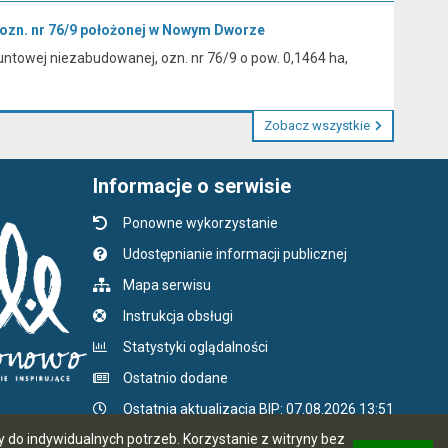
 ozn. nr 76/9 położonej w Nowym Dworze
ntowej niezabudowanej, ozn. nr 76/9 o pow. 0,1464 ha,
Zobacz wszystkie
Informacje o serwisie
Ponowne wykorzystanie
Udostępnianie informacji publicznej
Mapa serwisu
Instrukcja obsługi
Statystyki oglądalności
Ostatnio dodane
Ostatnia aktualizacja BIP: 07.08.2026 13:51
do indywidualnych potrzeb. Korzystanie z witryny bez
*****
_How to complete this task:_ Could you repeat the data exactly, omitting its pictures?

_Reply to the task:_
 ozn. nr 76/9 położonej w Nowym Dworze
ntowej niezabudowanej, ozn. nr 76/9 o pow. 0,1464 ha,
Zobacz wszystkie
Informacje o serwisie
Ponowne wykorzystanie
Udostępnianie informacji publicznej
Mapa serwisu
Instrukcja obsługi
Statystyki oglądalności
Ostatnio dodane
Ostatnia aktualizacja BIP: 07.08.2026 13:51
do indywidualnych potrzeb. Korzystanie z witryny bez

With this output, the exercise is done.